Summary: | Landslides in the landscape exhibit predictable properties of shape, structure and orientation. These properties are reflected to varying degrees in their depiction
in a satellite image. Landslides can be isolated along with similar objects in a digital image using differential and template operators. Extraction of the landslide features from these images can proceed using a logic-based model which draws on an appropriate object definition approximating the depiction of the landslides in an edge-operated image and a digital elevation model.
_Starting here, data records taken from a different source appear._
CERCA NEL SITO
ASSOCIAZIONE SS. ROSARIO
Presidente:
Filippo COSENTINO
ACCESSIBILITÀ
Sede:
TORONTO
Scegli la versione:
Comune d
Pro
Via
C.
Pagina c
An object extraction algorithm based on these concepts is used in repeated trials to ascertain the effectiveness of this automated approach. A low resolution linear object definition (Fischler et al. , 1981) is used to isolate candidate
pixel segments in three enhanced images. These segments are classified as landslides or non-landslides according to their image pixel intensity, length, slope, and orientation. Digital elevation data is used to evaluate slope and orientation criteria. Results are compared to an inventory of landslides made using aerial photographs.
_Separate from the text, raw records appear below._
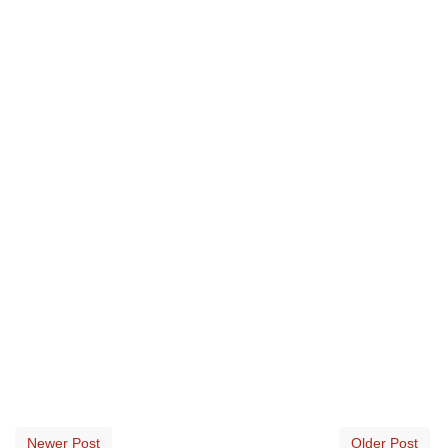
Newer Post
Older Post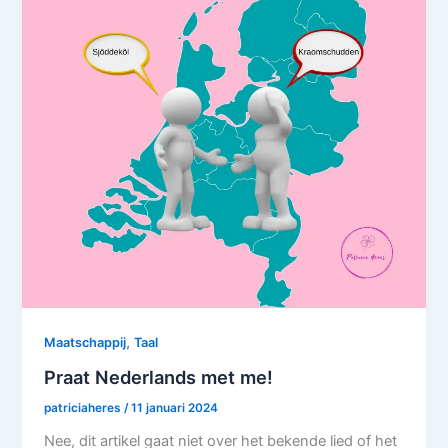
,
Maatschappij
Taal
Praat Nederlands met me!
patriciaheres
/
11 januari 2024
Nee, dit artikel gaat niet over het bekende lied of het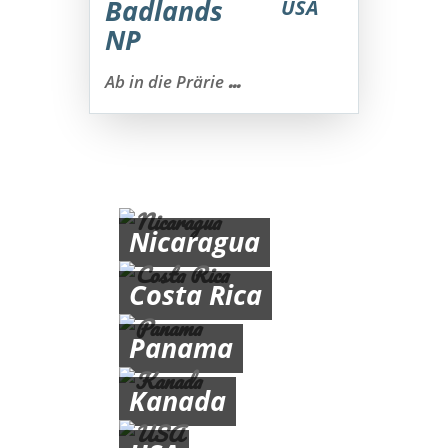
Badlands
USA
NP
...
Ab in die Prärie
Nicaragua
Costa Rica
Panama
Kanada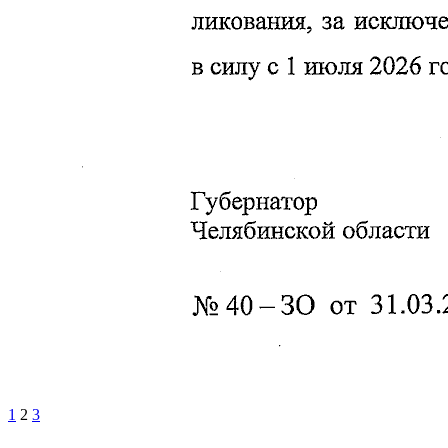
1
2
3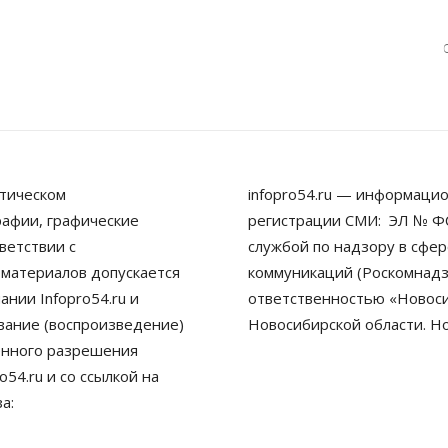
тическом
infopro54.ru — информацио
рафии, графические
регистрации СМИ: ЭЛ № ФС
ветствии с
службой по надзору в сфе
 материалов допускается
коммуникаций (Роскомнадз
нии Infopro54.ru и
ответственностью «Новосиб
ование (воспроизведение)
Новосибирской области. Н
енного разрешения
54.ru и со ссылкой на
а:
Study results indicate that 17% to 28% of landslides in the image are identified for trials that produce a commission error rate of less than 50%. Commission errors are dominated by image objects related to roads and waste wood areas in clearcuts. A higher rate of successful identification was noted for landslides which occurred within 15 years of image acquisition (24% to 32%), and was most apparent for the subset of that group which was located in areas that were harvested more than 15 years before acquisition or were unharvested (29% to 38%). Successful identifications in the trials are dominated by events greater than 300 metres long and wider than 20 metres. The results suggest
that the approach is more reliable in unharvested areas of the image.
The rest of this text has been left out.